Las kenningars de Nói, el albino serían las de la comedia clásica, pero carcomidas por la descreencia en el cine de género tradicional, erosionadas por el absurdo de un mundo cuyo sinsentido supera incluso al de la ficción más alocada. Lo que da como resultado una secuencia tan hermosa como la del joven Noi subiéndose al techo de la casa de Iris (¿Su novia? ¿Su amiga? Su compañera de tedio) para encontrarse con el padre de la chica, y que si se resuelve de un modo ligeramente distinto al convencional es por la variación en el tempo de la escena. En esta película se dan cita, varias veces y a la vez, la abulia simpática de 25 Watts (sólo que un poco más solitaria y menos barrial) con el costumbrismo irónico pero tierno de las películas del checo Jiri Menzel (especialmente Mi dulce pueblito).

Si Islandia le parece a Noi una escupida (al verla en un museo, sobre un mapa luminoso en el que uno de los pocos países no iluminados es el que ellos habitan), su pueblo (pocas casas, poca gente, una sola librería-videoclub, su escuela secundaria con menos estudiantes que maestros... y su vida, con abuelo y padre taxista pero sin presencia materna) debe figurársele como la más insignificante burbuja de esa escupida. Lo peor, quizá, sea la nieve. Esa sensación que transmite de que todo es igual: callado, silencioso, eterno. Every land at earth is the ice land.

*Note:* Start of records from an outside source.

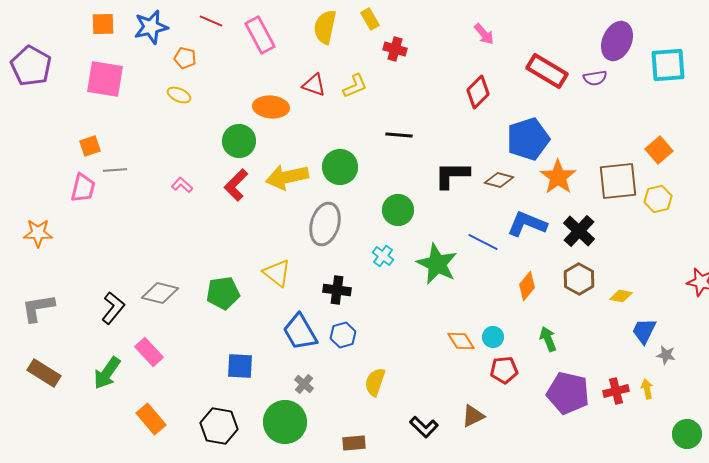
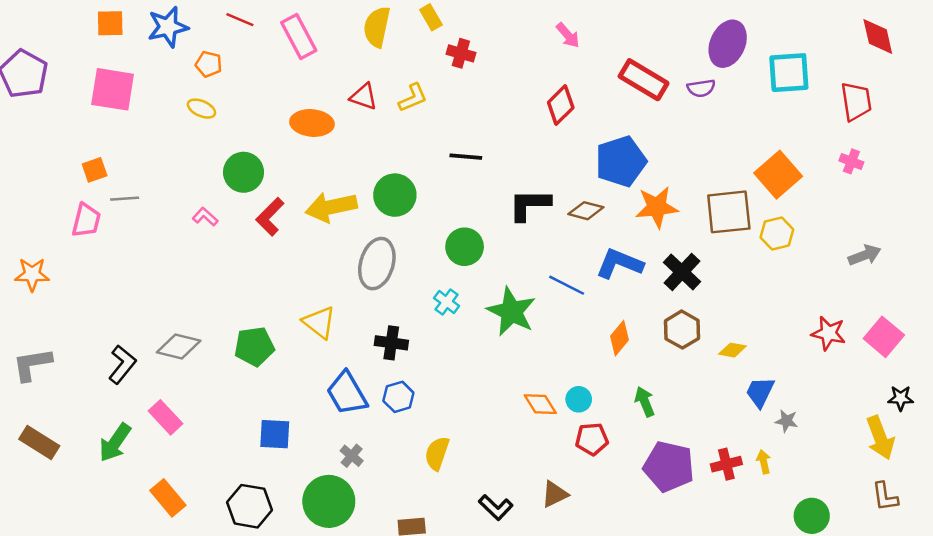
green circle: (239, 141) -> (244, 172), moved
orange square: (659, 150) -> (778, 175), size x1.4
orange star: (558, 177) -> (657, 207), turned 30

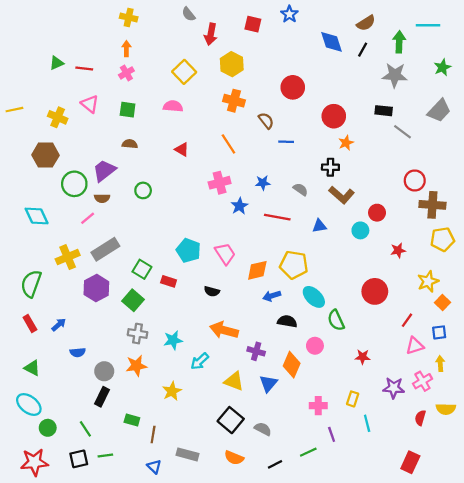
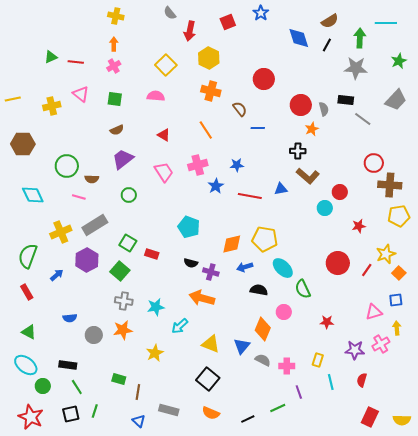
red square: (253, 24) -> (228, 22), turned -35
yellow cross: (58, 117) -> (52, 106), turned -36
brown semicircle: (130, 144) -> (117, 130), turned 152
brown hexagon: (45, 155) -> (23, 144), moved
purple trapezoid: (104, 171) -> (123, 159), moved
gray semicircle: (301, 189) -> (324, 109), moved, turned 40
green circle: (143, 190) -> (129, 195), moved
pink line: (88, 218) -> (79, 197), turned 56
blue triangle: (319, 226) -> (281, 189), moved
cyan pentagon: (189, 250) -> (189, 227), moved
pink trapezoid: (225, 254) -> (164, 172), moved
red line: (407, 320) -> (367, 270), moved
blue arrow: (59, 325) -> (57, 275), moved
purple cross: (256, 351) -> (211, 272), moved
black rectangle: (102, 397) -> (68, 365), moved, turned 72
yellow semicircle: (446, 409) -> (402, 420), moved
red semicircle: (420, 418) -> (362, 380), moved
gray semicircle: (263, 429) -> (263, 360), moved
green line: (105, 456) -> (95, 411), turned -64
red star: (34, 462) -> (31, 417), turned 30

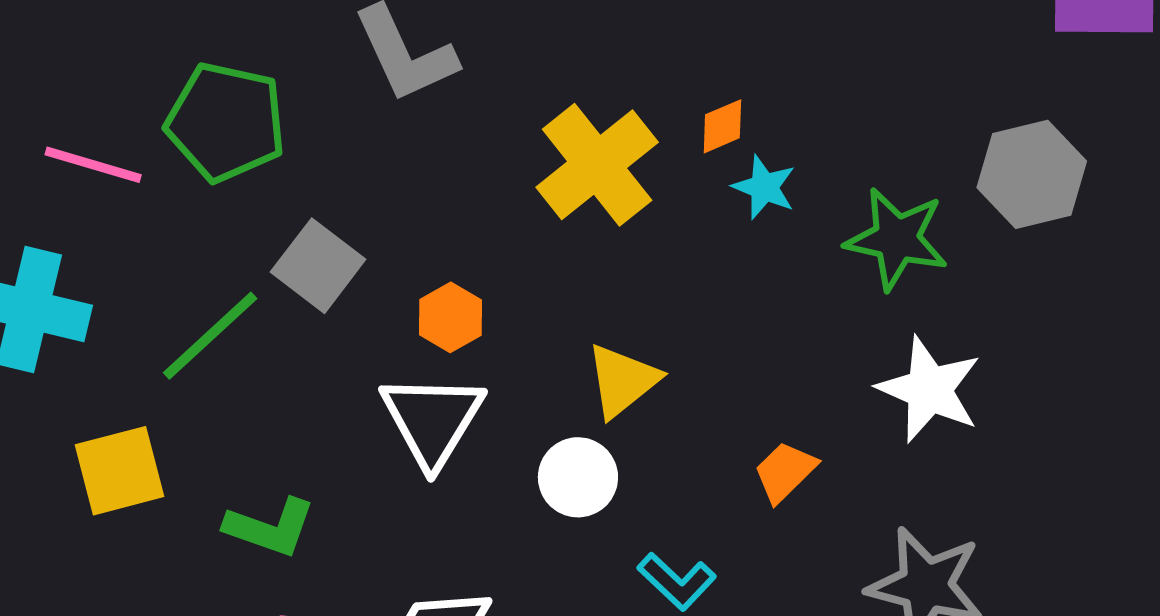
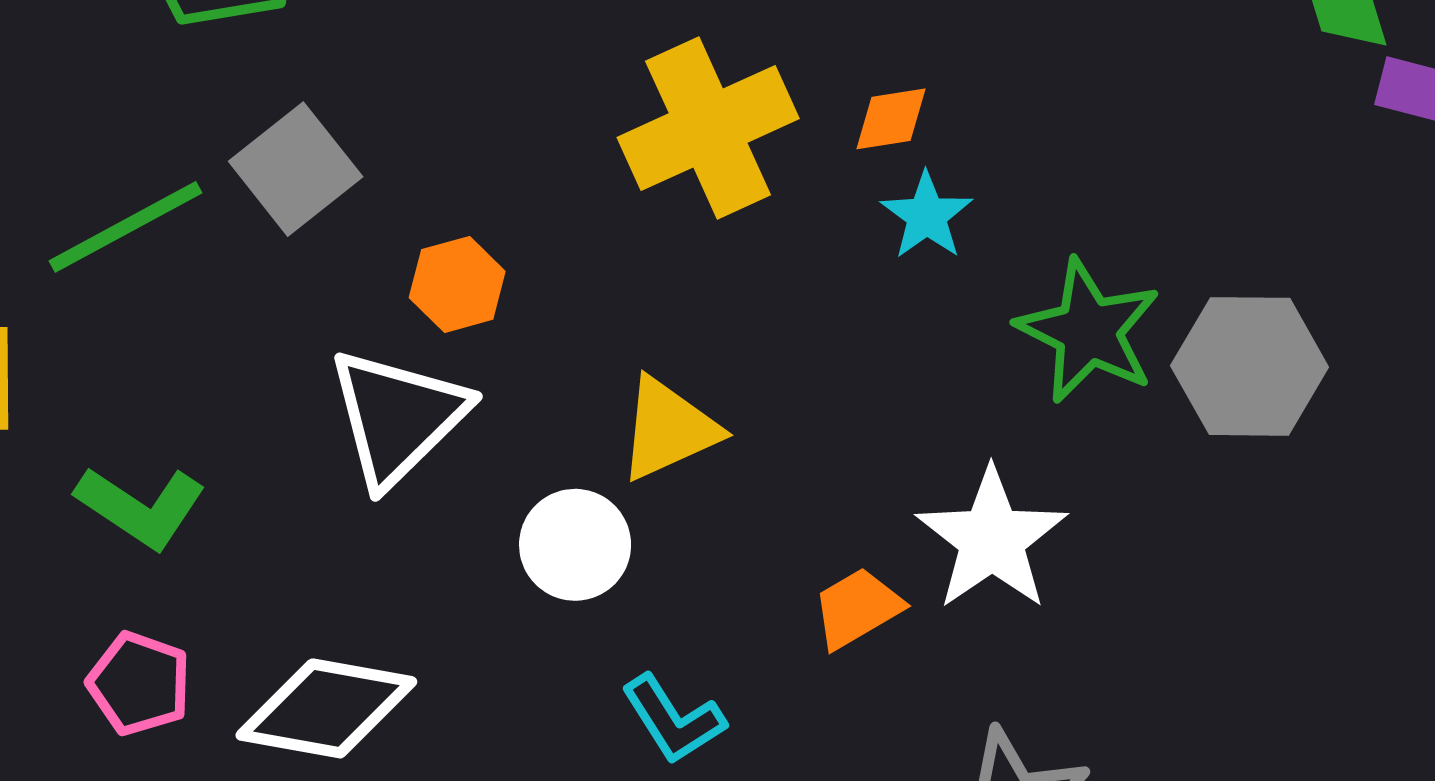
gray hexagon: (1032, 174) -> (1250, 366), moved
white star: (929, 389) -> (992, 539), moved

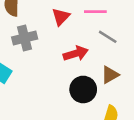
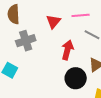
red arrow: (76, 54) -> (67, 50), turned -54

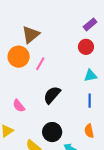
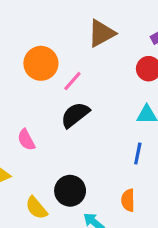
brown triangle: (31, 35) -> (102, 33), moved
black semicircle: (52, 95) -> (75, 115), moved

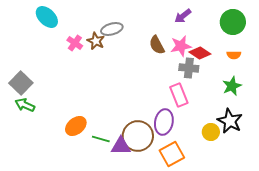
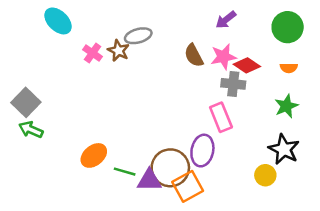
yellow circle: (211, 132) -> (265, 175), moved
orange square: (172, 154) -> (188, 186), moved

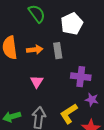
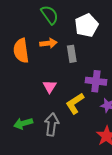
orange arrow: (35, 50) -> (49, 43), moved
yellow L-shape: (69, 114) -> (75, 103), moved

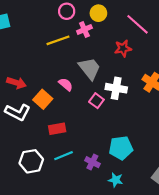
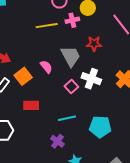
red star: (123, 48) -> (94, 44), moved
cyan pentagon: (121, 148) -> (100, 127), moved
cyan line: (64, 156) -> (67, 118), moved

Pero Dagur Kári (de quien se anuncia una película en Estados Unidos con Tom Waits para el año que viene) tiene la deferencia de no gritarnos esas desazones en la cara. Ni el repentino, desalentador, suceso del final es un énfasis. No hay manipulación dramática en él –o no hay una lectura moral del hecho–, pues la naturaleza no tiene intencionalidad, ni podemos atribuírsela so pena de ostentar toda la precariedad de nuestra posición. Por eso Nói, el albino prefiere terminar con un plano fijo estereotipado y publicitario de edénica felicidad (parecido en su diseñada y plana superficialidad al par de afiches de mujeres desnudas que ciertos personajes tienen pegados en las paredes de sus cuartos) que, imprevista y discretamente, se anima a dejarnos, al menos, con el recuerdo de la fe en los ojos.